WHAT IS NEEDED: Copy each entry below exactly. No images.

Items from a data source:
* * * * * * * * *
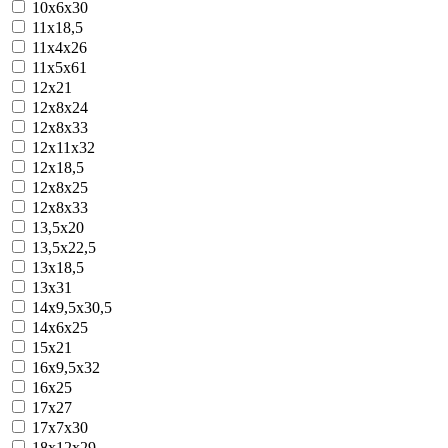
10х6х30
11х18,5
11х4х26
11х5х61
12x21
12x8x24
12x8x33
12х11х32
12х18,5
12х8х25
12х8х33
13,5х20
13,5х22,5
13х18,5
13х31
14x9,5x30,5
14х6х25
15x21
16x9,5x32
16х25
17х27
17х7х30
18х12х29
* * * * * * * * *
RESPONSE TO THE TASK:
10х6х30
11х18,5
11х4х26
11х5х61
12x21
12x8x24
12x8x33
12х11х32
12х18,5
12х8х25
12х8х33
13,5х20
13,5х22,5
13х18,5
13х31
14x9,5x30,5
14х6х25
15x21
16x9,5x32
16х25
17х27
17х7х30
18х12х29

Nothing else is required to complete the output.